* **Exercise**: Return a copy of every line in the data below that contains "icon".

┌──

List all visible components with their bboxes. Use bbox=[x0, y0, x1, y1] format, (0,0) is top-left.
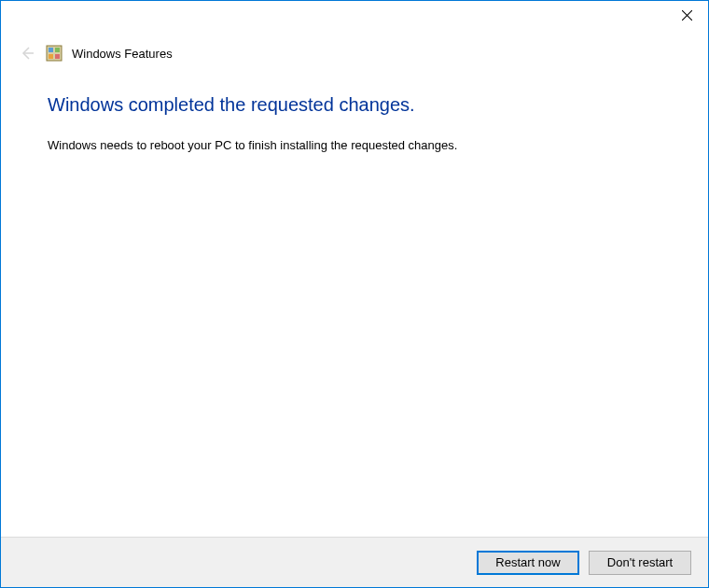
svg-rect-6 bbox=[49, 54, 53, 59]
svg-rect-7 bbox=[55, 54, 60, 59]
svg-rect-4 bbox=[49, 48, 53, 52]
restart-now-button[interactable]: Restart now bbox=[477, 551, 579, 575]
close-button[interactable] bbox=[666, 1, 708, 29]
titlebar bbox=[1, 1, 708, 31]
dont-restart-button[interactable]: Don't restart bbox=[589, 551, 691, 575]
close-icon bbox=[682, 10, 692, 21]
windows-features-icon bbox=[46, 45, 63, 62]
back-arrow-icon bbox=[20, 46, 35, 61]
header: Windows Features bbox=[1, 31, 708, 72]
header-title: Windows Features bbox=[72, 47, 173, 61]
svg-rect-5 bbox=[55, 48, 60, 52]
footer: Restart now Don't restart bbox=[1, 537, 708, 587]
back-button bbox=[18, 44, 36, 63]
page-heading: Windows completed the requested changes. bbox=[48, 94, 661, 116]
content-area: Windows completed the requested changes.… bbox=[1, 72, 708, 152]
body-text: Windows needs to reboot your PC to finis… bbox=[48, 138, 661, 152]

└──

* **Written response**:
close-icon bbox=[682, 10, 692, 21]
windows-features-icon bbox=[46, 45, 63, 62]
back-arrow-icon bbox=[20, 46, 35, 61]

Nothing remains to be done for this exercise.